The other answers have adequately explained this variation of the Monty Hall problem, so I'm going to focus on the question:
My question: is probability determined by perspective?
The answer is: It depends.
Broadly speaking, there are two schools of thought about what a "probability" is and how it should be used. The frequentist believes that probability describes something like a roulette wheel, which can be spun many times but always behaves the same (i.e. it always produces the same distribution of results). When we say $P(X) = \frac{1}{6}$, we mean that, if a given event is tried many times, in the long run the outcome $X$ will happen one sixth of the time. This convergence is guaranteed by the law of large numbers. Probability is thus an objective fact about the universe, and not something subject to a person's perspective. In this worldview, the probabilities in the Monty Hall problem are always 1/3 and 2/3, regardless of whether we know which is which.
The Bayesian, on the other hand, sees probability as a degree of belief. You might think of this like in a court of law: In order to convict the defendant of some crime, we need to be 99% certain that the defendant committed the crime. Seeing incriminating evidence may raise our subjective belief in the defendant's guilt, while exculpatory evidence would lower it, both according to Bayes' theorem. When we're making a verdict, we ask ourselves whether the defendant has at least a 99% probability of having committed the crime. In the frequentist worldview, this is a nonsensical question; either the defendant is truly guilty or the defendant is truly innocent, and the probability is accordingly either 100% or 0% (we just don't know which). Similarly, in the Bayesian worldview, the Monty Hall problem is nonsensical unless you specify the person whose worldview we are following and their subjective prior probabilities for each door. Bayesian reasoning, then, could give you a 50-50 split for your hypothetical second contestant, but only if she started with 33-33-33 priors, and then only if there is no other evidence allowing her to distinguish between the two remaining doors.

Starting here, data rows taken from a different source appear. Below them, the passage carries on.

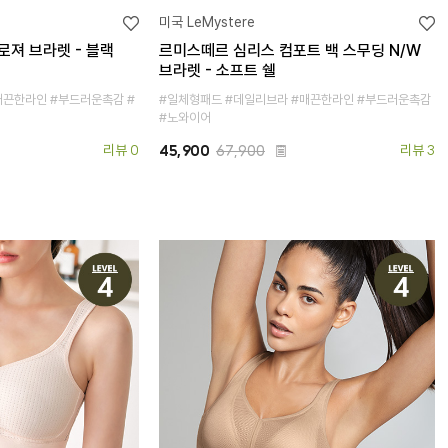
미국 LeMystere
져 브라렛 - 블랙
르미스떼르 심리스 컴포트 백 스무딩 N/W
브라렛 - 소프트 쉘
매끈한라인 #부드러운촉감 #
#일체형패드 #데일리브라 #매끈한라인 #부드러운촉감
#노와이어
리뷰 0
45,900
67,900
리뷰 3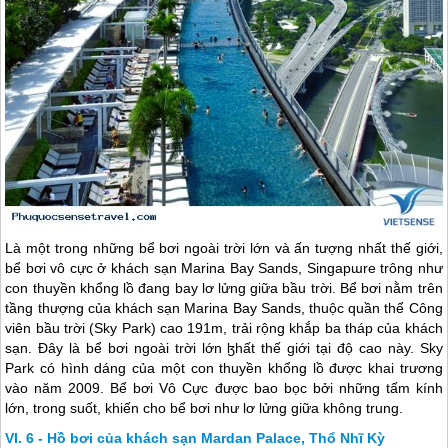
Là một trong những bể bơi ngoài trời lớn và ấn tượng nhất thế giới,
bể bơi vô cực ở khách sạn Marina Bay Sands, Singapɯre trông như
con thuyền khổng lồ đang bay lơ lửng giữa bầu trời. Bể bơi nằm trên
tầng thượng của khách sạn Marina Bay Sands, thuộc quần thể Công
viên bầu trời (Sky Park) cao 191m, trải rộng khắp ba tháp của khách
sạn. Đây là bể bơi ngoài trời lớn ɮhất thế giới tại độ cao này. Sky
Park có hình dáng của một con thuyền khổng lồ được khai trương
vào năm 2009. Bể bơi Vô Cực được bao bọc bởi những tấm kính
lớn, trong suốt, khiến cho bể bơi như lơ lửng giữa không trung.
6 - Hồ bơi của khách sạn Mardan Palace, Thổ Nhĩ Kỳ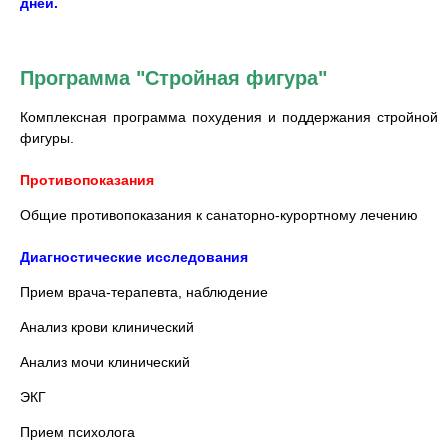
дней.
Программа "Стройная фигура"
Комплексная программа похудения и поддержания стройной
фигуры.
Противопоказания
Общие противопоказания к санаторно-курортному лечению
Диагностические исследования
Прием врача-терапевта, наблюдение
Анализ крови клинический
Анализ мочи клинический
ЭКГ
Прием психолога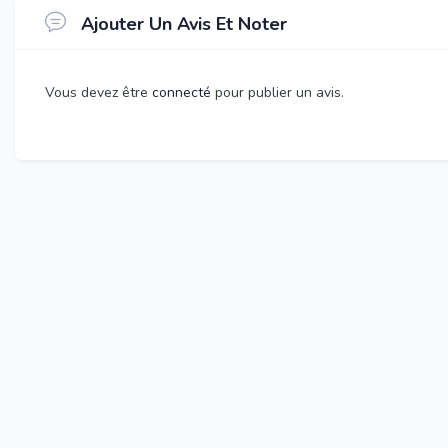
Ajouter Un Avis Et Noter
Vous devez être
connecté
pour publier un avis.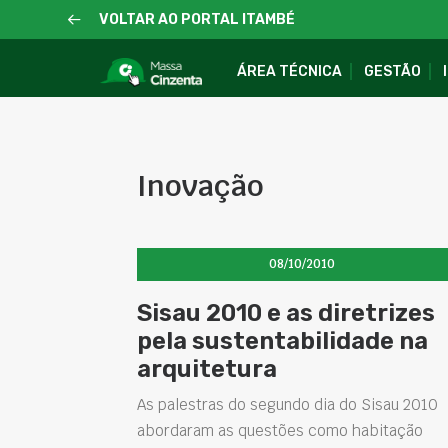
VOLTAR AO PORTAL ITAMBÉ
ÁREA TÉCNICA
GESTÃO
Inovação
08/10/2010
Sisau 2010 e as diretrizes
pela sustentabilidade na
arquitetura
As palestras do segundo dia do Sisau 2010
abordaram as questões como habitação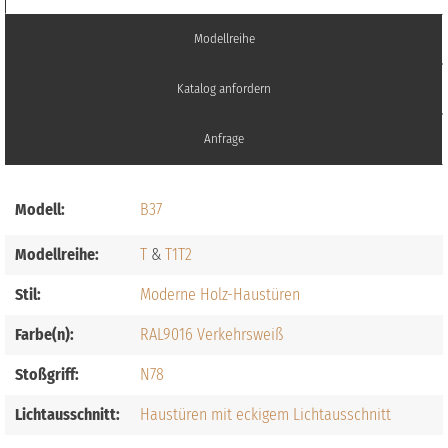
Modellreihe
Katalog anfordern
Anfrage
Modell:
B37
Modellreihe:
T
T1
T2
Stil:
Moderne Holz-Haustüren
Farbe(n):
RAL9016 Verkehrsweiß
Stoßgriff:
N78
Lichtausschnitt:
Haustüren mit eckigem Lichtausschnitt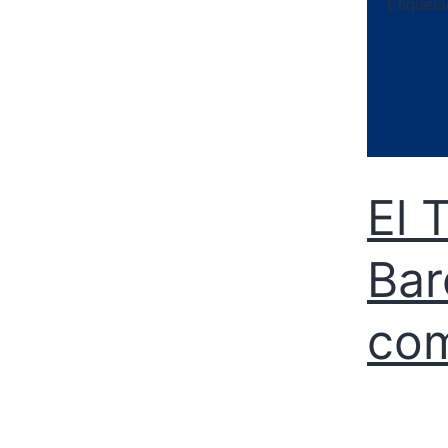
Etiquet
El 
Bar
com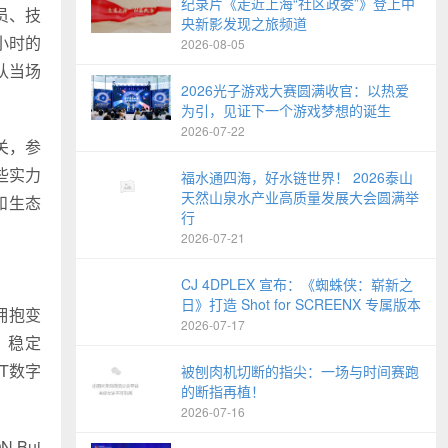
纪录片《走近上海“社区政委”》登上中
员、技
央新影发现之旅频道
小时的
2026-08-05
队当场
2026光子游戏大赛圆满收官：以热爱
为引，见证下一个游戏梦想的诞生
2026-07-22
相关，参
些实力
福水通四海，好水链世界！ 2026泰山
天然山泉水产业高质量发展大会圆满举
和生态
行
2026-07-21
CJ 4DPLEX 宣布：《蜘蛛侠：崭新之
日》打造 Shot for SCREENX 专属版本
拥抱变
2026-07-17
、稳定
FT数字
被刨肉机切断的指尖：一场与时间赛跑
的断指再植！
2026-07-16
Bui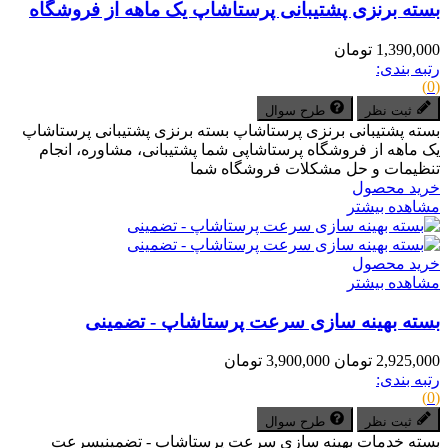
بسته برنزی پشتیبانی پرستاشاپ یک ماهه از فروشگاه
1,390,000 تومان
رتبه بندی:
(0)
ثبت نظر
طرح سوال
بسته پشتیبانی برنزی پرستاشاپ بسته برنزی پشتیبانی پرستاشاپ
یک ماهه از فروشگاه پرستاشاپی شما پشتیبانی، مشاوره، انجام
تنظیمات و حل مشکلات فروشگاه شما
خرید محصول
مشاهده بیشتر
خرید محصول
مشاهده بیشتر
بسته بهینه سازی سرعت پرستاشاپ - تضمینی
2,925,000 تومان
3,900,000 تومان
رتبه بندی:
(0)
ثبت نظر
طرح سوال
بسته خدمات بهینه سازی سرعت پرستاشاپ - تضمینیسرعت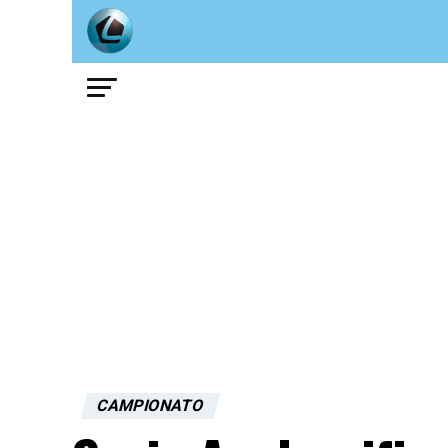
CAMPIONATO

It is also important to recognize that the frequentist and Bayesian approaches are not mathematically distinct as both probabilities are subject to the same mathematics (i.e. each system admits both the law of large numbers and Bayes' theorem). What differs is how the math is applied to the real world. Because the frequentist deals in objective probability, they cannot tell you "the probability that candidate X wins the election."[1] Because the Bayesian deals in subjective probability, they cannot tell you much of anything without a set of prior probabilities,[2] which are necessarily tied to a particular observer at a particular point in time and space. Ultimately, both systems inevitably require making certain assumptions about how your data relates to the real world. So you should examine those assumptions with care before blindly accepting the result which they have produced.
[1]: The election happens only once; it doesn't make sense to ask how often candidate X wins. Imagining the election being re-held many times doesn't work either because elections are deterministic, so the same people will vote or not-vote in the same ways every time, and you will get the same result. Instead, you have to engage in a far more roundabout investigation of the likely level of errors in the polls, which gives a less obviously meaningful value as its final output.
[2]: In cases like Monty Hall, some set of priors is typically "obviously correct" (e.g. "All three doors are equally likely to conceal the car"). However, this still has to be explicitly stated as an assumption of the Bayesian method. Many circumstances, including elections, have no obviously correct set of priors (though betting markets may be a good first step). In cases like the court of law, it may be desirable to begin with a set of priors which is "obviously wrong" (we must assume the defendant is probably innocent, even though most criminal defendants are probably guilty).